Untuk itu, semua pihak didorong agar menyukseskan program-program demi menggenjot pembangunan pariwisata. Dibuatlah undang-undang khusus untuk pariwisata, didukung jor-joran pembangunan infrastruktur dan fasilitas pendukung, penggalakan investasi, dan peningkatan peran serta masyarakat.


Pengembangan Obyek Wisata (POW) untuk desa wisata diyakini bisa menjadi salah satu cara untuk memajukan sebuah desa. Terutama dengan melakukan kolaborasi dan optimalisasi potensi yang ada masing-masing desa.


Sebagai mana yang disampaikan Direktur Jenderal Pembangunan Desa dan Perdesaan (PDP) Kementerian Desa, Pembangunan Daerah Tertinggal dan Transmigrasi (Kemendes PDTT) Sugito di sela Kunjungan Kerja di obyek wisata Sumorobangun Flower (SBF), Desa Biting, Kecamatan Badegan, Ponorogo, Jawa Timur, Sabtu (25/9/2021).


“Dengan mengembangkan desa wisata, maka akan banyak elemen yang terlibat. Ada home industry yang dikembangkan, ada solusi masalah pengangguran karena wisata butuh pekerja, ada pengentasan kemiskinan, ada upaya pengembangan pendidikan dan lain-lain untuk terus menggarap desa wisata ini,” terang Sugito.

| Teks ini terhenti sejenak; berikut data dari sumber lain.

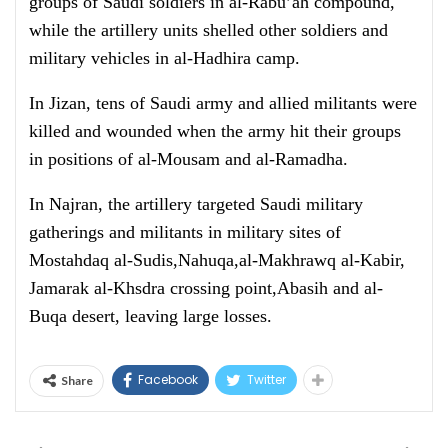
groups of Saudi soldiers in al-Rabu’ah compound,
while the artillery units shelled other soldiers and
military vehicles in al-Hadhira camp.
In Jizan, tens of Saudi army and allied militants were
killed and wounded when the army hit their groups
in positions of al-Mousam and al-Ramadha.
In Najran, the artillery targeted Saudi military
gatherings and militants in military sites of
Mostahdaq al-Sudis,Nahuqa,al-Makhrawq al-Kabir,
Jamarak al-Khsdra crossing point,Abasih and al-
Buqa desert, leaving large losses.
Facebook
Twitter
Share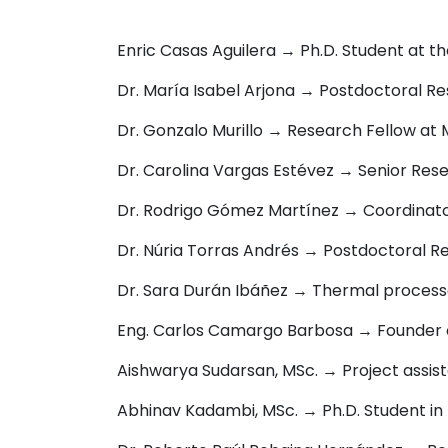
Enric Casas Aguilera → Ph.D. Student at t
Dr. María Isabel Arjona → Postdoctoral Re
Dr. Gonzalo Murillo → Research Fellow at
Dr. Carolina Vargas Estévez → Senior Rese
Dr. Rodrigo Gómez Martínez → Coordinato
Dr. Núria Torras Andrés → Postdoctoral Re
Dr. Sara Durán Ibáñez → Thermal processe
Eng. Carlos Camargo Barbosa → F
ounder 
Aishwarya Sudarsan, MSc. → P
roject assis
Abhinav Kadambi, MSc. → Ph.D. Student in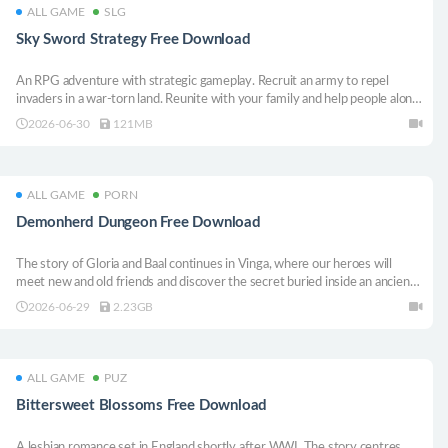
ALL GAME
SLG
Sky Sword Strategy Free Download
An RPG adventure with strategic gameplay. Recruit an army to repel
invaders in a war-torn land. Reunite with your family and help people along
the way. Survive long enough to unlock your special abilities. Awaken the
2026-06-30
121MB
power of the Sky Sword.
ALL GAME
PORN
Demonherd Dungeon Free Download
The story of Gloria and Baal continues in Vinga, where our heroes will
meet new and old friends and discover the secret buried inside an ancient
labyrinth. The game plays like a dungeon crawler with cards.
2026-06-29
2.23GB
ALL GAME
PUZ
Bittersweet Blossoms Free Download
A lesbian romance set in England shortly after WWI. The story centres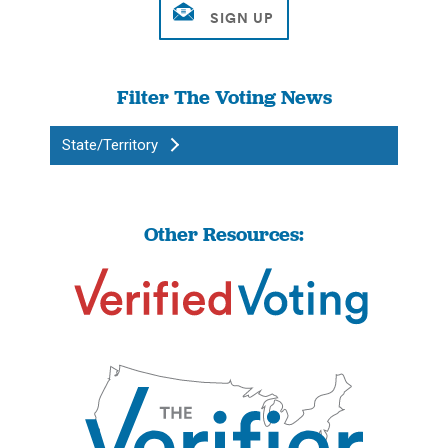
Filter The Voting News
State/Territory
Other Resources: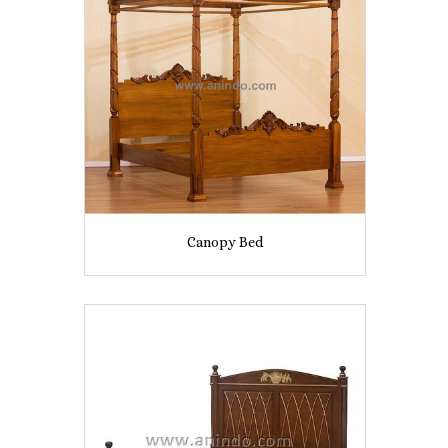
Canopy Bed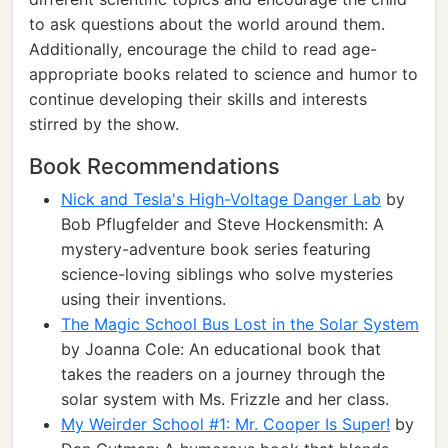
to ask questions about the world around them.
Additionally, encourage the child to read age-
appropriate books related to science and humor to
continue developing their skills and interests
stirred by the show.
Book Recommendations
Nick and Tesla's High-Voltage Danger Lab
by
Bob Pflugfelder and Steve Hockensmith: A
mystery-adventure book series featuring
science-loving siblings who solve mysteries
using their inventions.
The Magic School Bus Lost in the Solar System
by Joanna Cole: An educational book that
takes the readers on a journey through the
solar system with Ms. Frizzle and her class.
My Weirder School #1: Mr. Cooper Is Super!
by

Hitungan-hitungan pendapatan dari sektor ini sudah dilakukan sedemikian jauh maka sebagai konsekuensinya daya tarik obyek wisata juga harus digenjot sedemikian rupa. Salah satu yang dianggap sangat menarik menjadi atraksi pariwisata adalah ‘budaya lokal’. 


Tak heran bila keemudian Reyog dan Kabupaten Ponorogo diusulkan masuk sebagai ICH (Intangible Cultural Heritage/Warisan Budaya Tak Benda) di Unesco dan masuk dalam UCCN atau Unesco Creative Cities Network/Jejaring Kota Kreatif Unesco). Targetnya, pada 2023 mendatang.

Hal ini diungkapkan Bupati Ponorogo Sugiri Sancoko usai menerima tim dari Kementerian Pendidikan dan Kebudayaan RI di Ruang Bantarangin, Gedung Graha Kridha Praja Pemkab Ponorogo, Selasa (28/9/2021).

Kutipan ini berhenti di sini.